====== Extracted data
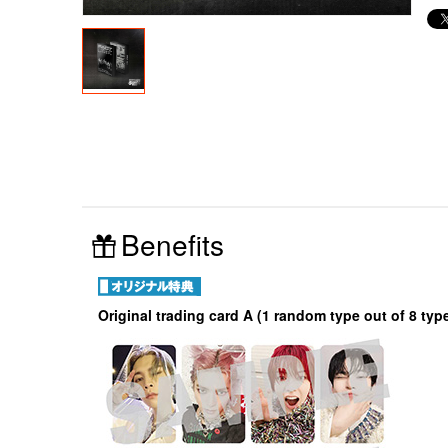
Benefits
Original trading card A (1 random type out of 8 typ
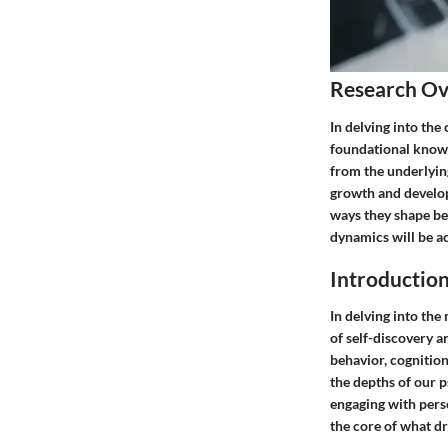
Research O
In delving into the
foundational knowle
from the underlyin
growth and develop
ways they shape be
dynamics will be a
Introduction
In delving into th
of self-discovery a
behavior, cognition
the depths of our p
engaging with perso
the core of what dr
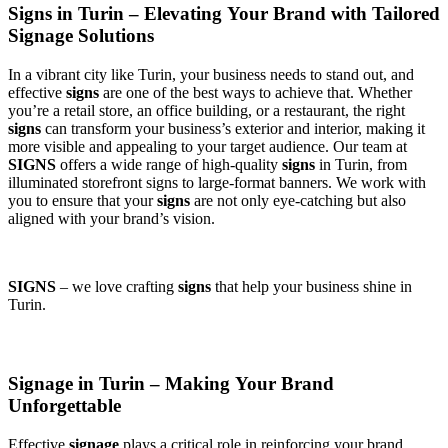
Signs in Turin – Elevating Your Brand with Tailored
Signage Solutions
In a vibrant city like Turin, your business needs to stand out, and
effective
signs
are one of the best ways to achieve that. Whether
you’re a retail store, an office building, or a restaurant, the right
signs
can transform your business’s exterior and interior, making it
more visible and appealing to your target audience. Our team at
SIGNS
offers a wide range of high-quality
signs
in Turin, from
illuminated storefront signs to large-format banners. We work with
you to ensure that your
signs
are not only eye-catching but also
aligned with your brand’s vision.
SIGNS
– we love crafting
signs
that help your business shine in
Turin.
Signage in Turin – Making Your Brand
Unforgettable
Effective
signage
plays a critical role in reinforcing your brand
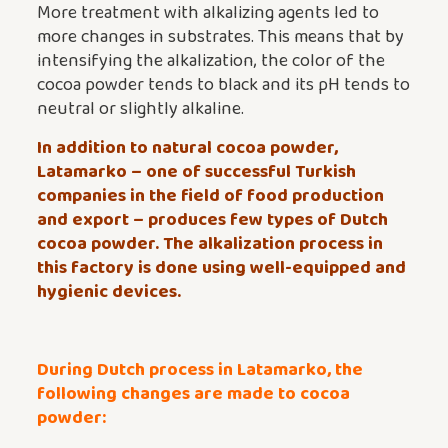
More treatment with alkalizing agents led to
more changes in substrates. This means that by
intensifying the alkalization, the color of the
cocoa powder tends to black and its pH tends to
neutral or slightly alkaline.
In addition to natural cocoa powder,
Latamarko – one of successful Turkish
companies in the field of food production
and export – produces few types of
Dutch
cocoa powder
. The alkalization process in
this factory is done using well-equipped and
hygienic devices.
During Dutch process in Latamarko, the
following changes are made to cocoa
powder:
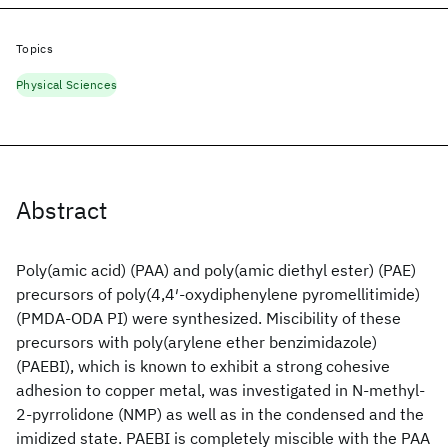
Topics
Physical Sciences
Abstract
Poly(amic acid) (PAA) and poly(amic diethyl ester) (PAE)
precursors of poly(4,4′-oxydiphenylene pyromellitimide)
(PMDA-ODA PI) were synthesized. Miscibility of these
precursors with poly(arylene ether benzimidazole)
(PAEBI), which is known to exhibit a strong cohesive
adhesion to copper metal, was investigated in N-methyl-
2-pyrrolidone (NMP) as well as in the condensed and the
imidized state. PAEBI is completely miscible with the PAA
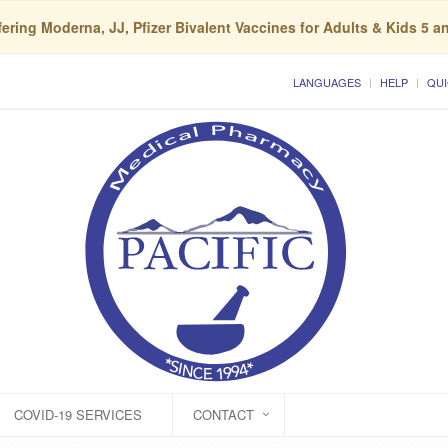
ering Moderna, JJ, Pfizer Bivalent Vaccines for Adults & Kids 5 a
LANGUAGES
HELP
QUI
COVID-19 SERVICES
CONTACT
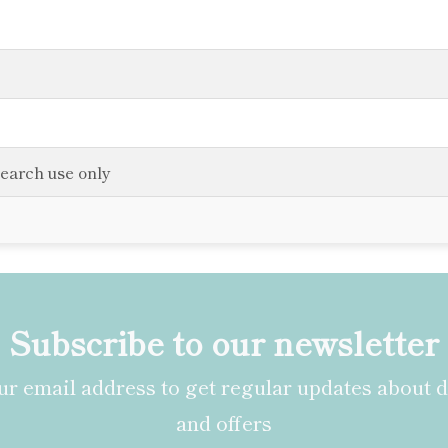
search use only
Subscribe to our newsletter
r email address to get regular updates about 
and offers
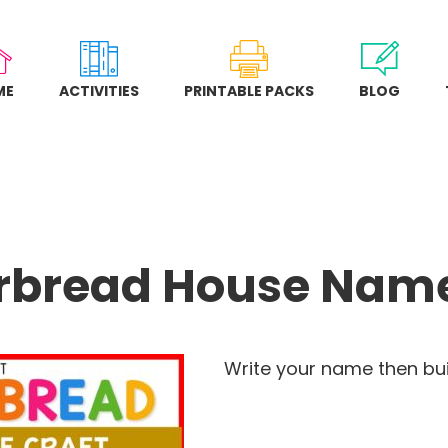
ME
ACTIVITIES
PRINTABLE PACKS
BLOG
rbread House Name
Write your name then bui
============
====== Extracted data
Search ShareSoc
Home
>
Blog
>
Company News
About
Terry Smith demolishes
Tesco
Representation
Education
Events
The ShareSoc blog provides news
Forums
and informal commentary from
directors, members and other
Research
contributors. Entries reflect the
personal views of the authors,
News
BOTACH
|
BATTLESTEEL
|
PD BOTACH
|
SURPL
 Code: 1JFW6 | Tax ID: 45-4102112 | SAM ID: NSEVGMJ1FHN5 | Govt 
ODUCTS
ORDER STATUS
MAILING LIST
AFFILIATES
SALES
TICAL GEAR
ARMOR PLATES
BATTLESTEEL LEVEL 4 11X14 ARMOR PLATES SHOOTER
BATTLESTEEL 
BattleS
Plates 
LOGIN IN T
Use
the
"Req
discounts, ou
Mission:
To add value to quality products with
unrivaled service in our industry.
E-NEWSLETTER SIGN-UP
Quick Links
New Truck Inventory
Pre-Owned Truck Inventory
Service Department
============
● What is being asked: Give back exactly the lines above starting at the line where "personal views of" appears and ending at the line where "Service Department" appears, both included, with no other lines.

● Solution to this problem:
personal views of the authors,
News
BOTACH
|
BATTLESTEEL
|
PD BOTACH
|
SURPL
 Code: 1JFW6 | Tax ID: 45-4102112 | SAM ID: NSEVGMJ1FHN5 | Govt 
ODUCTS
ORDER STATUS
MAILING LIST
AFFILIATES
SALES
TICAL GEAR
ARMOR PLATES
BATTLESTEEL LEVEL 4 11X14 ARMOR PLATES SHOOTER
BATTLESTEEL 
BattleS
Plates 
LOGIN IN T
Use
the
"Req
discounts, ou
Mission:
To add value to quality products with
unrivaled service in our industry.
E-NEWSLETTER SIGN-UP
Quick Links
New Truck Inventory
Pre-Owned Truck Inventory
Service Department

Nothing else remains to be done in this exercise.